The hospital was basing the calculations on a rolling 365-day year instead of a calendar year as required by the contract.
Our visiting nurses, who became part of MNA in 2016 and were directly affected, first noticed the discrepancy in their paychecks and alerted us.
When we pointed out the issue and told management that the contract clearly called for basing the increases on the calendar year, HCMC claimed nurses agreed to the rolling 365 days in the past. We searched and found no evidence to support the hospital’s claim, and filed a grievance after the hospital refused to comply with the contract.

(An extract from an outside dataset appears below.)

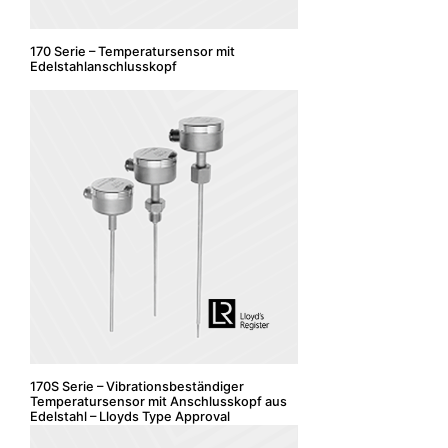
170 Serie – Temperatursensor mit
Edelstahlanschlusskopf
170S Serie – Vibrationsbeständiger
Temperatursensor mit Anschlusskopf aus
Edelstahl – Lloyds Type Approval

That wasn’t enough for HCMC, which refused to budge until nurses let management know we could call the Minnesota Labor Department for an audit of payroll.
It didn’t take long for management to agree to change the way it calculates annual wage increases and begin complying with the contract.
HCMC tried to make it retroactive only to the beginning of 2018, but once again nurses stood strong, saying that many of the visiting nurse members suffered major losses and deserved to be made whole. HCMC reluctantly agreed to make the corrections as of July 1, 2017.
The result is 64 nurses receiving a total of $58,572.47. Our nurses saw back pay totals ranging from $72.38 to $6303.37. Some nurses’ base pay will increase as a result of this fix.
This is not the first time nurses have had to file grievances to stop HCMC payroll practices, winning back pay for some members.
HCMC is now in the process of changing its policy around payroll errors, thanks to nurses standing strong for what’s right.
We are helping management fix other payroll errors to prevent future problems and grievances.
Our nurses are very happy with the results of this grievance. There were passionate conversations on Facebook and elsewhere about this issue’s impact on nurses and the hospital’s failure to treat members fairly and honestly.
As a public hospital, we can no longer ask nurses to contribute to running the union through fair share fees. This case highlights the importance of our union and how we stand up for members’ rights.
We learned you have to speak up when you see something is wrong. Our advice to other nurses: be passionate about your contract and don’t be afraid to fight for it!